Activity
Every line that contains the word "Sälja" is to be copied from the listing.

-- Exercise material follows --

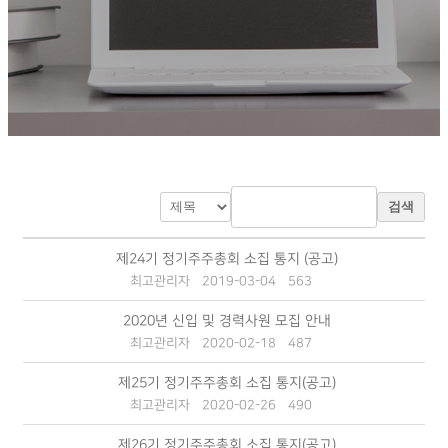
검색
제24기 정기주주총회 소집 통지 (공고)
최고관리자
2019-03-04
563
2020년 신입 및 경력사원 모집 안내
최고관리자
2020-02-18
487
제25기 정기주주총회 소집 통지(공고)
최고관리자
2020-02-26
490
제26기 정기주주총회 소집 통지(공고)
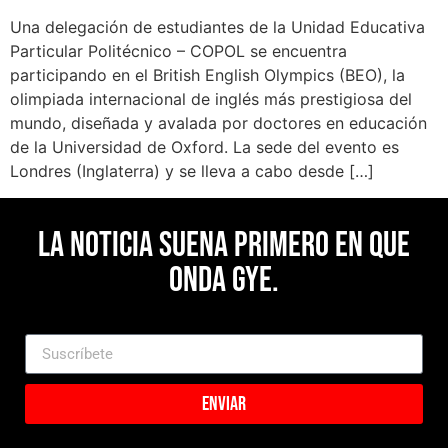
Una delegación de estudiantes de la Unidad Educativa
Particular Politécnico – COPOL se encuentra
participando en el British English Olympics (BEO), la
olimpiada internacional de inglés más prestigiosa del
mundo, diseñada y avalada por doctores en educación
de la Universidad de Oxford. La sede del evento es
Londres (Inglaterra) y se lleva a cabo desde […]
La noticia suena primero en Que
Onda Gye.
Enviar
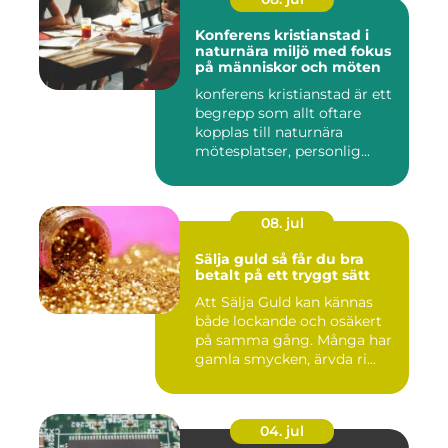
Konferens kristianstad i
naturnära miljö med fokus
på människor och möten
konferens kristianstad är ett
begrepp som allt oftare
kopplas till naturnära
mötesplatser, personlig...
08. jul
Sälja guld så får du bra
betalt på ett tryggt sätt
Att Sälja Guld kan kännas
både lockande och osäkert
på samma gång. Många har
gamla smycken, ärvda ri...
04. jul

-- Exercise material concluded --

Written response
Sälja guld så får du bra
Att Sälja Guld kan kännas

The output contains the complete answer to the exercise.